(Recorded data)
■ ■ ■ ■ ■ ■ ■

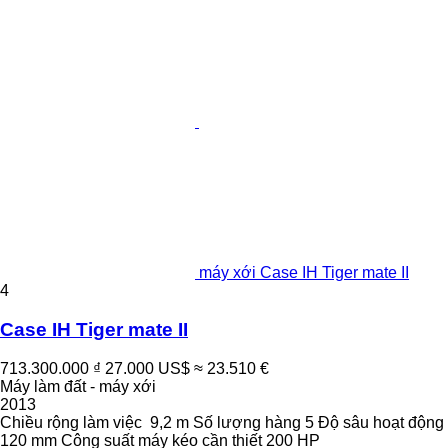
máy xới Case IH Tiger mate II
4
Case IH Tiger mate II
713.300.000 ₫
27.000 US$
≈ 23.510 €
Máy làm đất - máy xới
2013
Chiều rộng làm việc
9,2 m
Số lượng hàng
5
Độ sâu hoạt động
120 mm
Công suất máy kéo cần thiết
200 HP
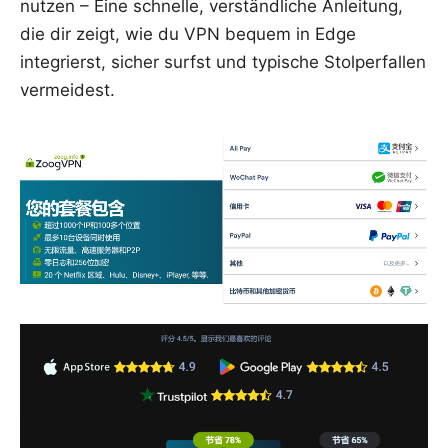
nutzen – Eine schnelle, verständliche Anleitung,
die dir zeigt, wie du VPN bequem in Edge
integrierst, sicher surfst und typische Stolperfallen
vermeidest.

■ ■ ■ ■ ■ ■ ■

Exact copy, no pictures: write out all the records above.

máy xới Case IH Tiger mate II
4
Case IH Tiger mate II
713.300.000 ₫
27.000 US$
≈ 23.510 €
Máy làm đất - máy xới
2013
Chiều rộng làm việc
9,2 m
Số lượng hàng
5
Độ sâu hoạt động
120 mm
Công suất máy kéo cần thiết
200 HP
nutzen – Eine schnelle, verständliche Anleitung,
die dir zeigt, wie du VPN bequem in Edge
integrierst, sicher surfst und typische Stolperfallen
vermeidest.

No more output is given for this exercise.